In any case the design of TPM is completely flawed and suffers from “astronaut architects”. If you grep the three volume 1000+ pages of the TPM 2.0 architecture documents, you’ll not find a single mention of “threat model”.

Specifically TPM is a multi-million dollar industry signed on by many tech companies (including Microsoft who uses it as an excuse to get you to buy a new PC because TPM == more secure right, but also because older computers don’t support it) because places like governments and banks require it because they also don’t understand threat models.

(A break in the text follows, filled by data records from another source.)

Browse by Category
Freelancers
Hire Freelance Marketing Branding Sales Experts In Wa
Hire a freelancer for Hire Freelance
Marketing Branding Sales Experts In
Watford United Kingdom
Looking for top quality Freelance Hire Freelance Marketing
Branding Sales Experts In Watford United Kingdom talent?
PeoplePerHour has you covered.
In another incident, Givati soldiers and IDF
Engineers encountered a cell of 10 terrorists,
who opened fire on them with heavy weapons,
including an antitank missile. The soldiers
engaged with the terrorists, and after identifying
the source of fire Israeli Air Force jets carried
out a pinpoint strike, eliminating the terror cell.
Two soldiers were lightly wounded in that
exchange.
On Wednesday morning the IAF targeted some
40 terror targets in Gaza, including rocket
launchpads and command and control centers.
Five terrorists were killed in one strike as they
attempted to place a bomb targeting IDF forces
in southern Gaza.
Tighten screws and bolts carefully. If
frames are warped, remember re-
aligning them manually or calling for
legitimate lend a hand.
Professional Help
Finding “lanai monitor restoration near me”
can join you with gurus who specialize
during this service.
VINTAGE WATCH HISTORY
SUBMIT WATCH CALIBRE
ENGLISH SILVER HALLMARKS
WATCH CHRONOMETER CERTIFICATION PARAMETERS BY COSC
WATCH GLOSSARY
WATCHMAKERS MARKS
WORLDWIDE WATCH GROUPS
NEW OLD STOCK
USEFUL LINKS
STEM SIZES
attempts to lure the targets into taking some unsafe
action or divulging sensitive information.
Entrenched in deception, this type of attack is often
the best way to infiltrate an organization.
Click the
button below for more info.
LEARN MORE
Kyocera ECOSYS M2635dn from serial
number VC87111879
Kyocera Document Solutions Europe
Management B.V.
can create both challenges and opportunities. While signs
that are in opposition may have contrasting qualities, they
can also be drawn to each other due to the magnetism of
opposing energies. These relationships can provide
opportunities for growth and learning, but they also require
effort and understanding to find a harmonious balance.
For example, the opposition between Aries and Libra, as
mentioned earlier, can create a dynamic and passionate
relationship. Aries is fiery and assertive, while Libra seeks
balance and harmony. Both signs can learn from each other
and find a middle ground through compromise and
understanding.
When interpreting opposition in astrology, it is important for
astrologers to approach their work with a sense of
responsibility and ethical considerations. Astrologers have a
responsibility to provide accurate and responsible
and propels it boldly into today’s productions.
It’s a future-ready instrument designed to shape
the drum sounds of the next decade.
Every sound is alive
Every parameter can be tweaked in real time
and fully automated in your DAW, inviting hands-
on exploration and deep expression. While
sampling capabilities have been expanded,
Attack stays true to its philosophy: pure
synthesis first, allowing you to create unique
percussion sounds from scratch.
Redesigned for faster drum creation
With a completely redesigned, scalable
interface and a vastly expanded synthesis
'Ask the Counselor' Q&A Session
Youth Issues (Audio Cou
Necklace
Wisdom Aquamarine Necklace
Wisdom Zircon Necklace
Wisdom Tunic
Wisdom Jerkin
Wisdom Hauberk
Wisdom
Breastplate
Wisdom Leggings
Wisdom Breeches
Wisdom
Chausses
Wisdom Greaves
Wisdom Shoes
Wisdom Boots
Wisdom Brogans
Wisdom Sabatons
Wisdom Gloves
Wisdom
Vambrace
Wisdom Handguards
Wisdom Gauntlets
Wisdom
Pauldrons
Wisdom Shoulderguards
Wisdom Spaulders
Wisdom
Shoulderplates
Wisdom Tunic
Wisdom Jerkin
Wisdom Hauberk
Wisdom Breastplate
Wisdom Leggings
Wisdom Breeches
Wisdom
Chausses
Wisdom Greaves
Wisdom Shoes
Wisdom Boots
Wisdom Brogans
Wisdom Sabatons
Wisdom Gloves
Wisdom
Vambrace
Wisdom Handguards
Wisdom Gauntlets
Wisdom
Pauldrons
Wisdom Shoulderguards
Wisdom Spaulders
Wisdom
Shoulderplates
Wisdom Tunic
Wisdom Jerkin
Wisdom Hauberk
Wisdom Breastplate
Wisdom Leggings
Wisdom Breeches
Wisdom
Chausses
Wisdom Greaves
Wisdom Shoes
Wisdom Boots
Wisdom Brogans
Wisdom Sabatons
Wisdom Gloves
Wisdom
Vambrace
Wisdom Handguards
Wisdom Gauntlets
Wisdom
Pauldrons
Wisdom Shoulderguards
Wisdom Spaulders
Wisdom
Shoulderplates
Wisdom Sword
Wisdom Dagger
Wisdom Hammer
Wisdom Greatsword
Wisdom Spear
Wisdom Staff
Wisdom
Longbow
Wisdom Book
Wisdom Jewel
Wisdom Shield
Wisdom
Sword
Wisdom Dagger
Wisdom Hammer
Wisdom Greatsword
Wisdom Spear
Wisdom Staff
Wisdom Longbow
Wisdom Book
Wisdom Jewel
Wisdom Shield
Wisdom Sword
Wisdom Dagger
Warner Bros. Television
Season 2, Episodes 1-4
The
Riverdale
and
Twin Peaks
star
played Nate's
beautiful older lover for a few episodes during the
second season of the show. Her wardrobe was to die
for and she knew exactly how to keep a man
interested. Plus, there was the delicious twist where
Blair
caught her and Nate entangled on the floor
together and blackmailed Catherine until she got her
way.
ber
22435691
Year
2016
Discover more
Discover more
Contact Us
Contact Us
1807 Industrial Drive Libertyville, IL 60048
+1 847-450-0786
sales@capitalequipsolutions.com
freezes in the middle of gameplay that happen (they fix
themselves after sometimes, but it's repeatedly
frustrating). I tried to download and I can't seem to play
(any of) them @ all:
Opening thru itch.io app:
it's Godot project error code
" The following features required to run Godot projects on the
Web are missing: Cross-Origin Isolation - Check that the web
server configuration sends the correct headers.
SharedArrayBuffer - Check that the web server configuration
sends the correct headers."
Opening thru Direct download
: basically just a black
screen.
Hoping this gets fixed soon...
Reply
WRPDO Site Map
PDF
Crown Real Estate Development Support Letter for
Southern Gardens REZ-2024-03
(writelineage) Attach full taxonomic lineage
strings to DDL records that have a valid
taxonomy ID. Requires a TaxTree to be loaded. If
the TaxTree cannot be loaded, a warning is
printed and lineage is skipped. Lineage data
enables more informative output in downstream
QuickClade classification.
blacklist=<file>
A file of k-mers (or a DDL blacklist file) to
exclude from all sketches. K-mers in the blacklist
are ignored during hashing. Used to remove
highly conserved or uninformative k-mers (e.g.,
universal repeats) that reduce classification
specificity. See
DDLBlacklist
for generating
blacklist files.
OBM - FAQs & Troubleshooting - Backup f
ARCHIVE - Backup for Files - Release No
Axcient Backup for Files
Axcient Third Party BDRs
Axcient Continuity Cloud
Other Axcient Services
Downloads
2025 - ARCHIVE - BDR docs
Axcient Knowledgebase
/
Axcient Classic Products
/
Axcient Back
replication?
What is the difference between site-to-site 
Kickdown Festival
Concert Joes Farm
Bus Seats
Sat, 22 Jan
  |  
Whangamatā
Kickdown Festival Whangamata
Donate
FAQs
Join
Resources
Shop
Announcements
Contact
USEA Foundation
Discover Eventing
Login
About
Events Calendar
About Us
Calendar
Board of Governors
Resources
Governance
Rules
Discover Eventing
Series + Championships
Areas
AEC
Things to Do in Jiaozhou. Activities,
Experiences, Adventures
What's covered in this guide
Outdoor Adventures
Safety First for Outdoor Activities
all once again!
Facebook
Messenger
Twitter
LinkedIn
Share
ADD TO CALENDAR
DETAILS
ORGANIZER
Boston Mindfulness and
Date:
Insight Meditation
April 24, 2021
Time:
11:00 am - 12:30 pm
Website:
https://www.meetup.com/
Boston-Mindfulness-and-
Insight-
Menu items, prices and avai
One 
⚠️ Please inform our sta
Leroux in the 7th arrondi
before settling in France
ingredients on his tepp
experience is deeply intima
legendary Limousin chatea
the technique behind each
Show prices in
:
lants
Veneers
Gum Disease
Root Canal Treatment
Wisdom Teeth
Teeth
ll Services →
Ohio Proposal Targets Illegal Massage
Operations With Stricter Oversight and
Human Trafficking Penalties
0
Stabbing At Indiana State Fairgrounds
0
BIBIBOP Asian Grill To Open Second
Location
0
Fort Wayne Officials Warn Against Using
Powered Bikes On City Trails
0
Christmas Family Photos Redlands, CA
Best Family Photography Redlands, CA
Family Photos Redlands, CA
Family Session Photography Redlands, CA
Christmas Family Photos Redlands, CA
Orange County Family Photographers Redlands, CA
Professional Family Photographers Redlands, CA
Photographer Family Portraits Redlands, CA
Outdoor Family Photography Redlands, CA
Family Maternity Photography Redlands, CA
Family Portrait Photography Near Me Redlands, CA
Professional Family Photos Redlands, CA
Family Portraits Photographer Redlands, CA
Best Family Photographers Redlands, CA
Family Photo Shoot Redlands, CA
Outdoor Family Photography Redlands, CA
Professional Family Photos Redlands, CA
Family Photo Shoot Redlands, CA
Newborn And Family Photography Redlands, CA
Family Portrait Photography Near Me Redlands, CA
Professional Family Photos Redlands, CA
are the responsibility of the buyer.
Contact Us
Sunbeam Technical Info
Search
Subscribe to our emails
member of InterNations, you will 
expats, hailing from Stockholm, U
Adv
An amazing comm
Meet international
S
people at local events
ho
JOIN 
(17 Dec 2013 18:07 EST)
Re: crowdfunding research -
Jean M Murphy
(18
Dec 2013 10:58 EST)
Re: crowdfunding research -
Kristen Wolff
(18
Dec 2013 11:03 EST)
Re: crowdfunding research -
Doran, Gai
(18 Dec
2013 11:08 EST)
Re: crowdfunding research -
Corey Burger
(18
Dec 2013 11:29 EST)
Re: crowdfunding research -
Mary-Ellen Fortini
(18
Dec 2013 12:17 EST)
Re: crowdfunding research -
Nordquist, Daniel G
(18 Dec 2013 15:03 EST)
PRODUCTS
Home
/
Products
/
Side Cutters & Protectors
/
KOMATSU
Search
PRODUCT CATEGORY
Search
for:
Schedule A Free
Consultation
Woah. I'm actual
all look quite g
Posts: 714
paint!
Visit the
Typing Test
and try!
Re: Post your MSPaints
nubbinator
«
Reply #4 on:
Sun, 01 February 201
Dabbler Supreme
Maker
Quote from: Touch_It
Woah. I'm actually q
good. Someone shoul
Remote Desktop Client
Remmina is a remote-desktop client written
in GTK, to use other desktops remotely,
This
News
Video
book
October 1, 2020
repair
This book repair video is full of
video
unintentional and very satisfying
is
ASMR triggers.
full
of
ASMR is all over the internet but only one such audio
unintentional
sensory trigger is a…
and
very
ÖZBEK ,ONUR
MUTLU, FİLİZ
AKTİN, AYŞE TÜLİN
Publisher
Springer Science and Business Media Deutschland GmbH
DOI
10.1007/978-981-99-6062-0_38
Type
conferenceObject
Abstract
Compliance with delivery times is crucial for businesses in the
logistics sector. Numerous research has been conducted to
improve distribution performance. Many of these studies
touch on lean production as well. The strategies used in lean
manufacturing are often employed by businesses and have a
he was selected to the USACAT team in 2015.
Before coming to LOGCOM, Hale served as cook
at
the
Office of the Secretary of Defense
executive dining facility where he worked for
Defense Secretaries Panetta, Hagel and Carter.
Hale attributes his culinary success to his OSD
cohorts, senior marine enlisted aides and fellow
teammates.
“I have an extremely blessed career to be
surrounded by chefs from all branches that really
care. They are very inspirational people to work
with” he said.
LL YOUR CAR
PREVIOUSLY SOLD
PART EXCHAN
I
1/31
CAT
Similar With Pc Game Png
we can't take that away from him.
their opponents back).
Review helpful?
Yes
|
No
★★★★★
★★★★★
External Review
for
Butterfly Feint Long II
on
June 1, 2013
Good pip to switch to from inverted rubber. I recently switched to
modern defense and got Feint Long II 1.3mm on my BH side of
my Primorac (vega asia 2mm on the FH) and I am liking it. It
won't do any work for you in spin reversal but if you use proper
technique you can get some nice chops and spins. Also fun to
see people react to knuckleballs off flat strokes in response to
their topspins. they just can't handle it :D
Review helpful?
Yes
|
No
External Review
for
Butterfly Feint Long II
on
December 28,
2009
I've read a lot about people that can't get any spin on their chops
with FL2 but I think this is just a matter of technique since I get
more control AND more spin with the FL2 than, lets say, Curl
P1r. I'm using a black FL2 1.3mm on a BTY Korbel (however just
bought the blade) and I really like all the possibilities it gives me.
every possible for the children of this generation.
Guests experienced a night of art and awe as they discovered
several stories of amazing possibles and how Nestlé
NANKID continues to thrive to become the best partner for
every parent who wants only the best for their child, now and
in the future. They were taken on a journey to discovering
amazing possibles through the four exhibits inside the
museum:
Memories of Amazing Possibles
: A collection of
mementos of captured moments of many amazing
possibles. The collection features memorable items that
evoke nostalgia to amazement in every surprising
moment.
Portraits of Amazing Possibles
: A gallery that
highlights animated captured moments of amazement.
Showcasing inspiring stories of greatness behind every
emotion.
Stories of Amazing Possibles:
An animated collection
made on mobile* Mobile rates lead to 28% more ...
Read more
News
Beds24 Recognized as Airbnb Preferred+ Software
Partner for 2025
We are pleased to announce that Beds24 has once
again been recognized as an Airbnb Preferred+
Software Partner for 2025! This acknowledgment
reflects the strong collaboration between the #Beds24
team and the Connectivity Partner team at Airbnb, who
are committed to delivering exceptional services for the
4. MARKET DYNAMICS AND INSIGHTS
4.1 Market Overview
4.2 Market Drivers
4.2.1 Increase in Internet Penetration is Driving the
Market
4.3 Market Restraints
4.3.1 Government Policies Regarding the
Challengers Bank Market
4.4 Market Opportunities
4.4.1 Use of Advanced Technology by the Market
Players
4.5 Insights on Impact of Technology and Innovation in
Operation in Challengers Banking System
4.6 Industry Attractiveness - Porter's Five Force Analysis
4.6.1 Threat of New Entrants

TPM protection is fundamentally flawed because:

• It cannot protect against a compromise in the boot chain (e.g. a UEFI driver is exploited, and it lies to TPM about the subsequent stage of code that is loaded while running a malware implant)

• It cannot protect against RCE (remote code execution). This means if Windows ever has a vulnerability that can be exploited remotely, they can keylog -> steal your PIN -> replay it later to dump the key. Or just dump the key in memory if they have a PE (privilege escalation) as well.

• It cannot protect against a user volunteerly installing malware (Bonzi buddy?)

• It cannot protect against an attacker who installs something on your unattended computer (USB Rubber Ducky, Flipper Zero, etc)

Basically the most common ways people get compromised sees no protection from TPM while esoteric attack situations that no attacker will realistic attempt are protected.

TPM can never protect against these cases because it is logically (fTPM) and/or physically (dTPM) separate from the CPU. That means it cannot perform any policy enforcement against a CPU whose execution is under control of the attacker.